> **REQUIRED WORK**
How many lines of the data include the string "France"? State the number and nothing else.

** Opening EXTRACTED DATA block **

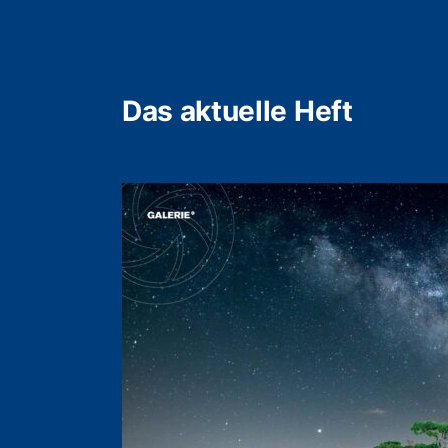
Das aktuelle Heft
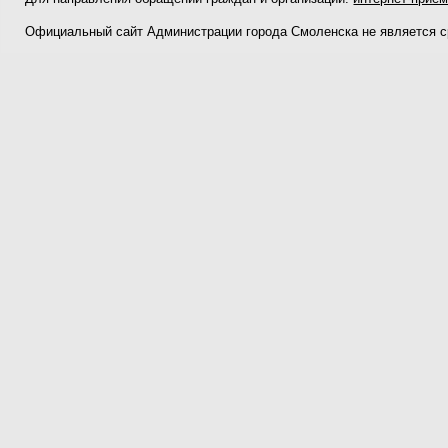
Официальный сайт Администрации города Смоленска не является 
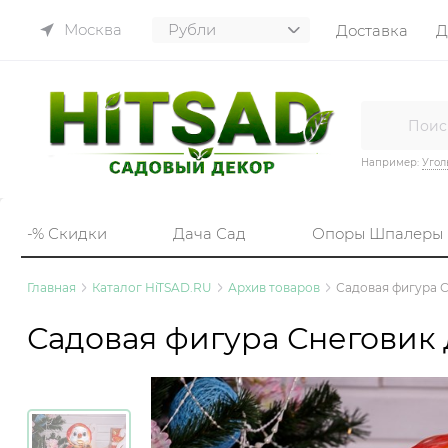
Москва
Доставка
Д
Например:
Угол
-% Скидки
Дача Сад
Опоры Шпалеры
Главная
Каталог HiTSAD.RU
Архив товаров
Садовая фигура 
Садовая фигура Снеговик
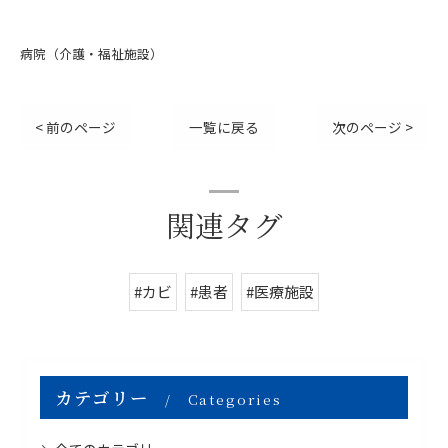
病院（介護・福祉施設）
< 前のページ
一覧に戻る
次のページ >
関連タグ
#カビ
#患者
#医療施設
カテゴリー
Categories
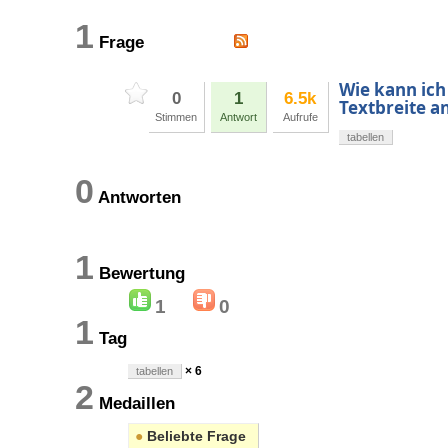
1
Frage
Wie kann ich 
0
1
6.5k
Textbreite a
Stimmen
Antwort
Aufrufe
tabellen
0
Antworten
1
Bewertung
1
0
1
Tag
× 6
tabellen
2
Medaillen
●
Beliebte Frage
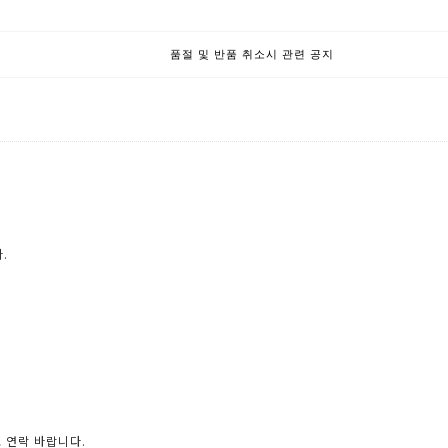
품절 및 반품 취소시 관련 공지
.
로 연락 바랍니다.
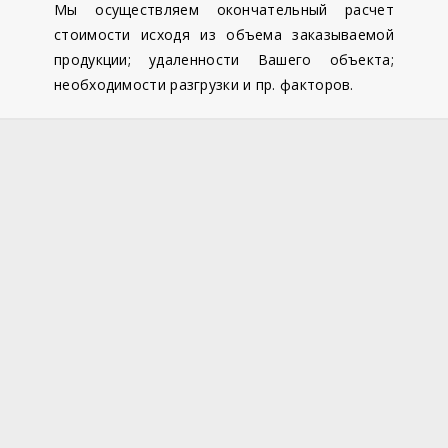
Мы осуществляем окончательный расчет
стоимости исходя из объема заказываемой
продукции; удаленности Вашего объекта;
необходимости разгрузки и пр. факторов.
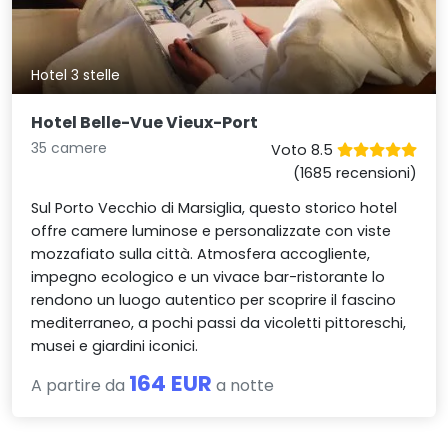
Hotel 3 stelle
Hotel Belle-Vue Vieux-Port
35 camere
Voto 8.5
(1685 recensioni)
Sul Porto Vecchio di Marsiglia, questo storico hotel
offre camere luminose e personalizzate con viste
mozzafiato sulla città. Atmosfera accogliente,
impegno ecologico e un vivace bar-ristorante lo
rendono un luogo autentico per scoprire il fascino
mediterraneo, a pochi passi da vicoletti pittoreschi,
musei e giardini iconici.
164 EUR
A partire da
a notte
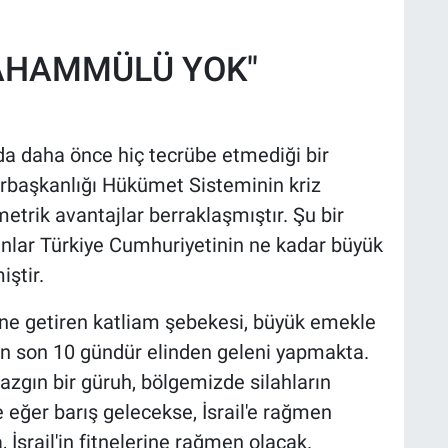
 TAHAMMÜLÜ YOK"
a daha önce hiç tecrübe etmediği bir
hurbaşkanlığı Hükümet Sisteminin kriz
trik avantajlar berraklaşmıştır. Şu bir
anlar Türkiye Cumhuriyetinin ne kadar büyük
ştir.
aline getiren katliam şebekesi, büyük emekle
in son 10 gündür elinden geleni yapmakta.
azgın bir güruh, bölgemizde silahların
 eğer barış gelecekse, İsrail'e rağmen
İsrail'in fitnelerine rağmen olacak.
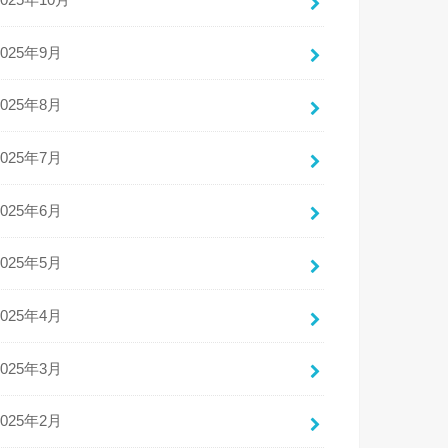
2025年10月
2025年9月
2025年8月
2025年7月
2025年6月
2025年5月
2025年4月
2025年3月
2025年2月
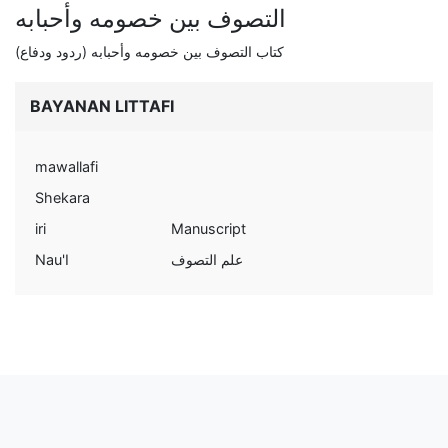
التصوف بين خصومه وأحبابه
كتاب التصوف بين خصومه وأحبابه (ردود ودفاع)
BAYANAN LITTAFI
mawallafi
Shekara
iri
Manuscript
Nau'I
علم التصوف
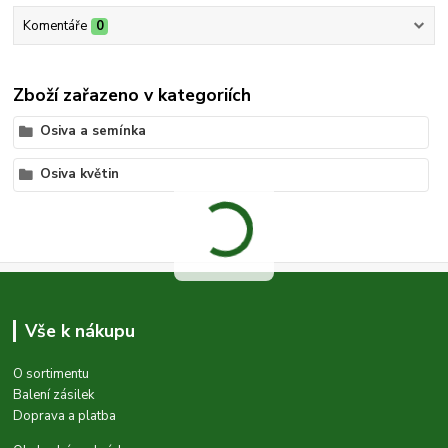
Komentáře
0
Zboží zařazeno v kategoriích
Osiva a semínka
Osiva květin
Vše k nákupu
O sortimentu
Balení zásilek
Doprava a platba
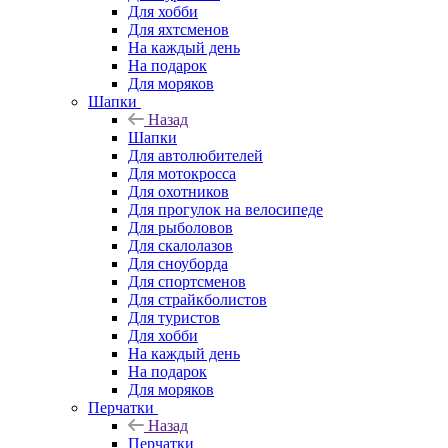
Для хобби
Для яхтсменов
На каждый день
На подарок
Для моряков
Шапки
Назад
Шапки
Для автолюбителей
Для мотокросса
Для охотников
Для прогулок на велосипеде
Для рыболовов
Для скалолазов
Для сноуборда
Для спортсменов
Для страйкболистов
Для туристов
Для хобби
На каждый день
На подарок
Для моряков
Перчатки
Назад
Перчатки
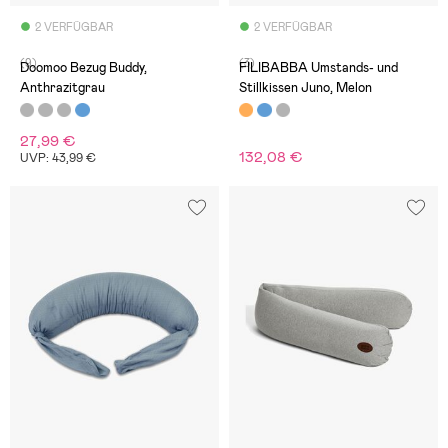
2 VERFÜGBAR
2 VERFÜGBAR
(9)
(3)
Doomoo Bezug Buddy,
FILIBABBA Umstands- und
Anthrazitgrau
Stillkissen Juno, Melon
27,99 €
132,08 €
UVP: 43,99 €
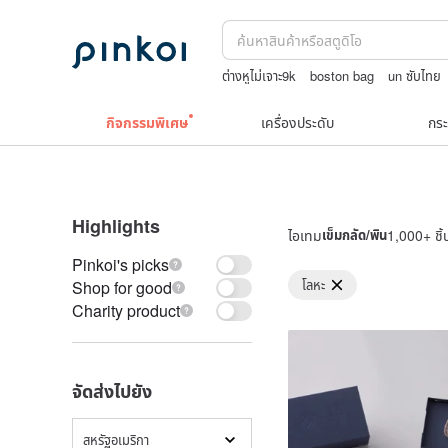
ต่างหูไม่เจาะ9k
boston bag
un ซับไทย
ชุดว่ายน้ำ
upcycle
กิจกรรมพิเศษ
เครื่องประดับ
กระ
Highlights
ไอเทม
เข็มกลัด/พิน
1,000+ ชิ้
Pinkoi's picks
โลหะ
Shop for good
Charity product
จัดส่งไปยัง
สหรัฐอเมริกา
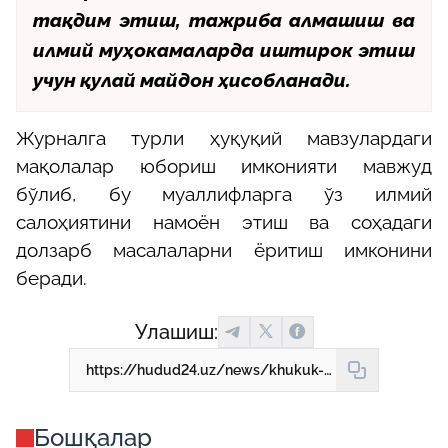
тақдим этиш, тажриба алмашиш ва
илмий муҳокамаларда иштирок этиш
учун қулай майдон ҳисобланади.
Журналга турли ҳуқуқий мавзулардаги
мақолалар юбориш имконияти мавжуд
бўлиб, бу муаллифларга ўз илмий
салоҳиятини намоён этиш ва соҳадаги
долзарб масалаларни ёритиш имконини
беради.
Улашиш:
https://hudud24.uz/news/khukuk-va-burch-zhurnaliga-makola-iuborish-imkoniiatlari-khakida-bilasizmi
Бошқалар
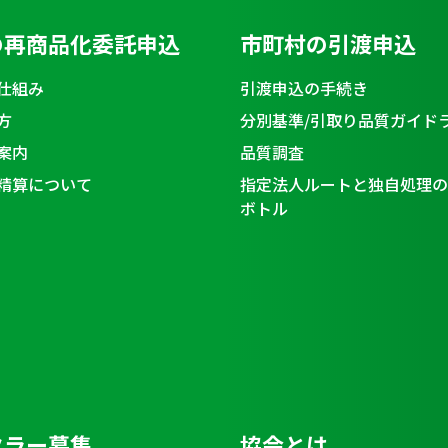
の再商品化委託申込
市町村の引渡申込
仕組み
引渡申込の手続き
方
分別基準/引取り品質ガイド
案内
品質調査
精算について
指定法人ルートと独自処理の
ボトル
クラー募集
協会とは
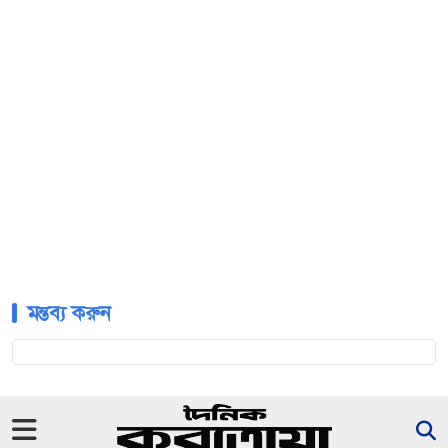
মন্তব্য করুন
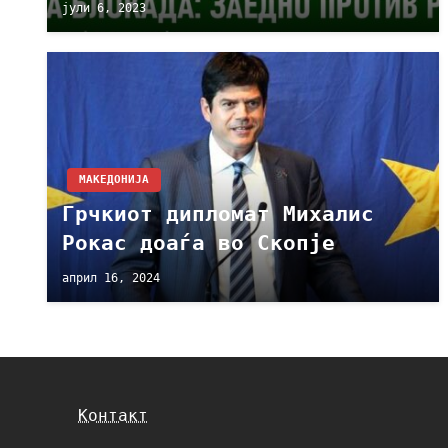
јули 6, 2023
МАКЕДОНИЈА
Грчкиот дипломат Михалис
Рокас доаѓа во Скопје
април 16, 2024
Контакт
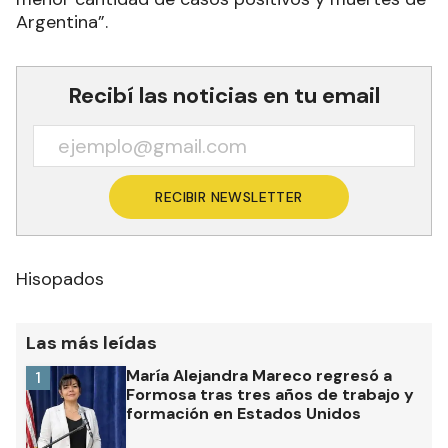
Argentina”.
Recibí las noticias en tu email
RECIBIR NEWSLETTER
Hisopados
Las más leídas
María Alejandra Mareco regresó a
1
Formosa tras tres años de trabajo y
formación en Estados Unidos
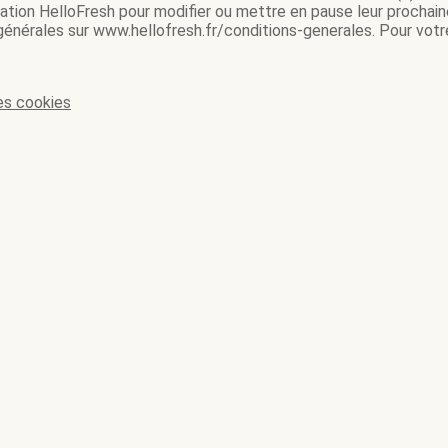
ication HelloFresh pour modifier ou mettre en pause leur prochain
 générales sur www.hellofresh.fr/conditions-generales. Pour votre
es cookies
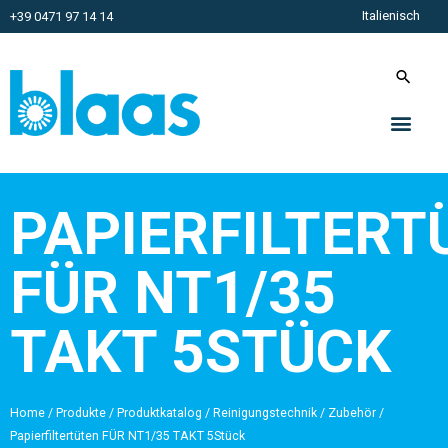
Italienisch
+39 0471 97 14 14
PAPIERFILTERT
FÜR NT1/35
TAKT 5STÜCK
Home
/
Produkte
/
Produktkatalog
/
Reinigungstechnik
/
Zubehör
/
Papierfiltertüten FÜR NT1/35 TAKT 5Stück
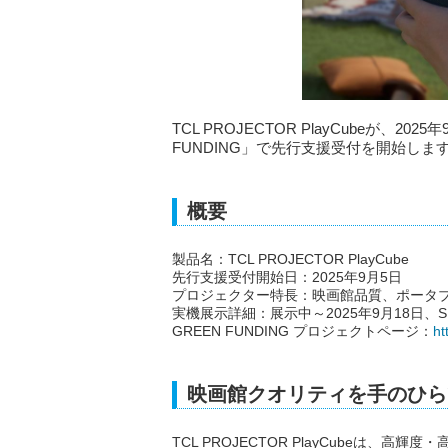
TCL PROJECTOR PlayCubeが、
FUNDING」で先行支援受付を開始しま
概要
製品名：TCL PROJECTOR PlayCube
先行支援受付開始日：2025年9月5日
プロジェクター特長：映画館品質、ポータブル
実機展示詳細：展示中～2025年9月18日、SHIB
GREEN FUNDING プロジェクトページ：
ht
映画館クオリティを手のひら
TCL PROJECTOR PlayCubeは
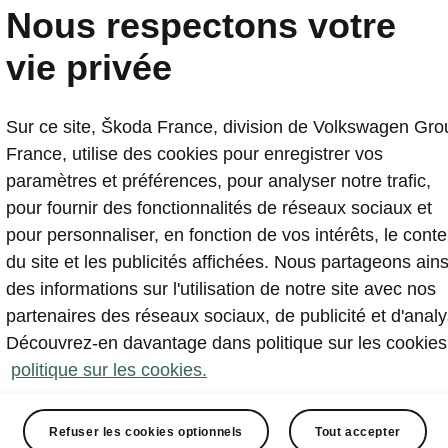
Nous respectons votre
vie privée
Sur ce site, Škoda France, division de Volkswagen Gro
France, utilise des cookies pour enregistrer vos
paramètres et préférences, pour analyser notre trafic,
pour fournir des fonctionnalités de réseaux sociaux et
pour personnaliser, en fonction de vos intérêts, le cont
du site et les publicités affichées. Nous partageons ains
des informations sur l'utilisation de notre site avec nos
partenaires des réseaux sociaux, de publicité et d'analy
Découvrez-en davantage dans politique sur les cookies
politique sur les cookies.
Refuser les cookies optionnels
Tout accepter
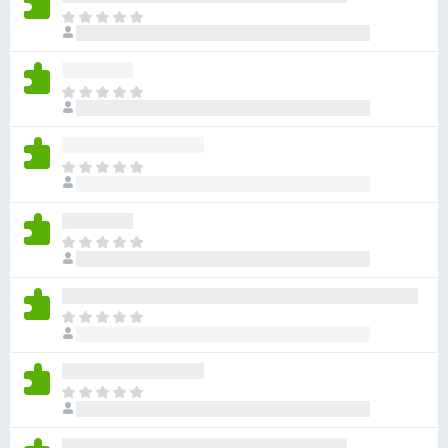
x
E
r
B
z
r
i
o
E
j
w
r
n
z
s
n
i
e
o
E
j
r
g
r
n
g
z
n
e
i
o
E
e
j
g
r
n
n
g
z
w
n
e
i
a
o
E
e
j
a
g
r
n
n
r
g
z
w
n
d
e
i
a
o
E
e
e
j
a
g
r
r
n
n
r
g
z
i
w
n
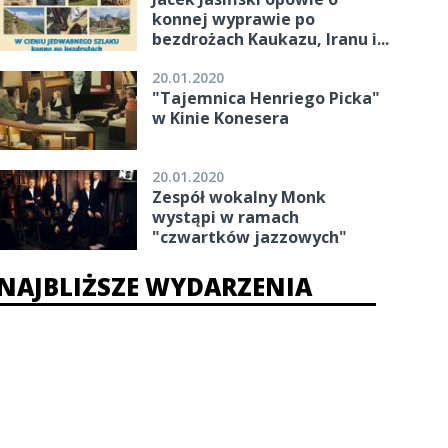
konnej wyprawie po
bezdrożach Kaukazu, Iranu i...
20.01.2020
"Tajemnica Henriego Picka"
w Kinie Konesera
20.01.2020
Zespół wokalny Monk
wystąpi w ramach
"czwartków jazzowych"
NAJBLIŻSZE WYDARZENIA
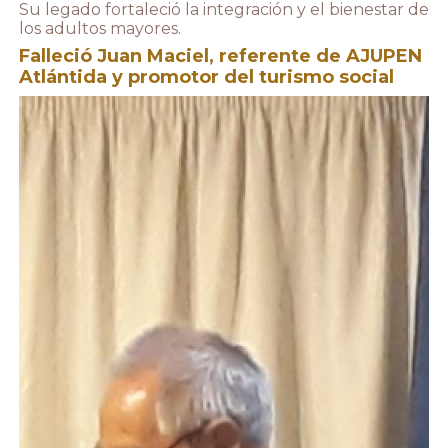
Su legado fortaleció la integración y el bienestar de
los adultos mayores.
Falleció Juan Maciel, referente de AJUPEN
Atlántida y promotor del turismo social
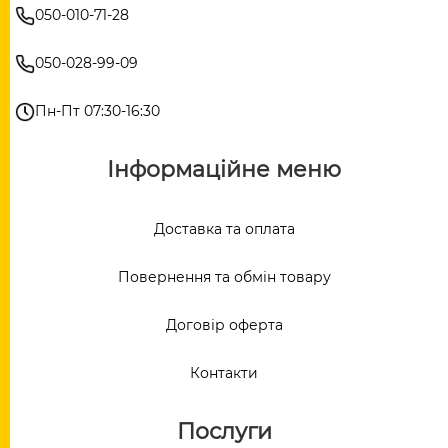
050-010-71-28
050-028-99-09
Пн-Пт 07:30-16:30
Інформаційне меню
Доставка та оплата
Повернення та обмін товару
Договір оферта
Контакти
Послуги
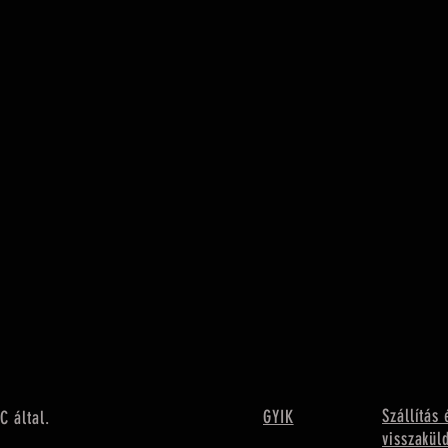
Szállítás 
GYIK
C által.
visszakül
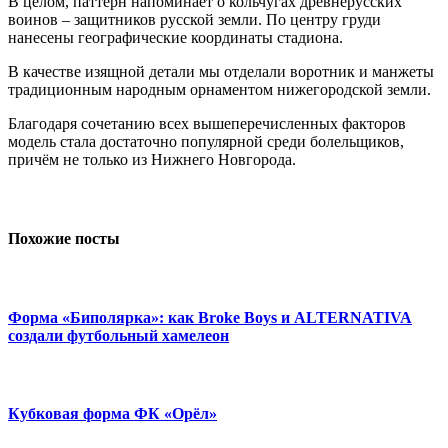
В целом, паттерн напоминает о кольчугах древнерусских
воинов – защитников русской земли. По центру груди
нанесены географические координаты стадиона.
В качестве изящной детали мы отделали воротник и манжеты
традиционным народным орнаментом нижегородской земли.
Благодаря сочетанию всех вышеперечисленных факторов
модель стала достаточно популярной среди болельщиков,
причём не только из Нижнего Новгорода.
Похожие посты
Форма «Биполярка»: как Broke Boys и ALTERNATIVA
создали футбольный хамелеон
Кубковая форма ФК «Орёл»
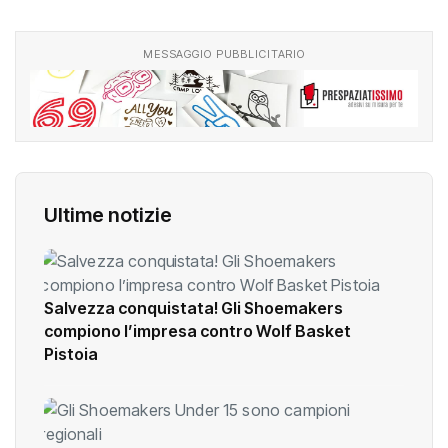
MESSAGGIO PUBBLICITARIO
Ultime notizie
Salvezza conquistata! Gli Shoemakers
compiono l’impresa contro Wolf Basket
Pistoia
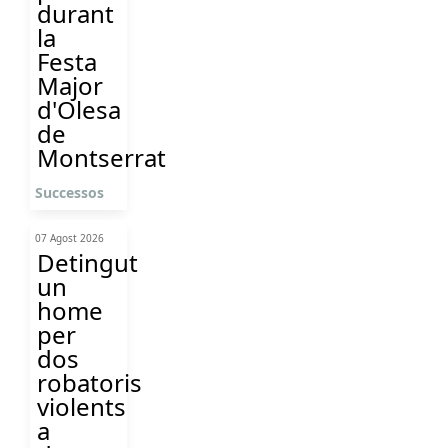
durant
la
Festa
Major
d'Olesa
de
Montserrat
Successos
07 Agost 2026
Detingut
un
home
per
dos
robatoris
violents
a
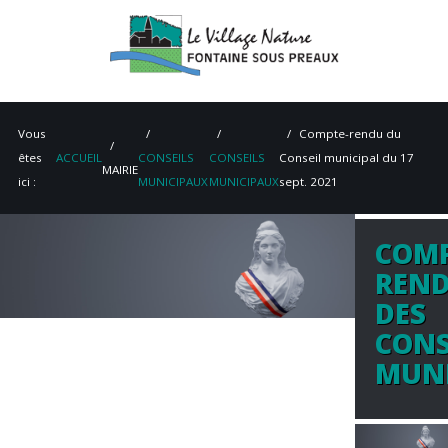
Vous
Compte-rendu du
êtes
ACCUEIL
CONSEILS
CONSEILS
Conseil municipal du 17
MAIRIE
ici :
MUNICIPAUX
MUNICIPAUX
sept. 2021
COMP
ACCUEIL
REN
MAIRIE
DES
CONS
VIE PRATIQUE
MUNI
ENVIRONNEMENT
PATRIMOINE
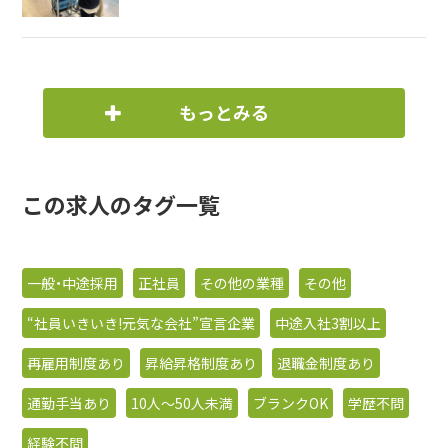
もっとみる
この求人のタグ一覧
一般・中途採用
正社員
その他の業種
その他
“社員いきいき!元気な会社”宣言企業
中途入社3割以上
再雇用制度あり
昇給昇格制度あり
退職金制度あり
通勤手当あり
10人〜50人未満
ブランクOK
学歴不問
経験不問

** Closing EXTRACTED DATA block **

> **SOLUTION**
2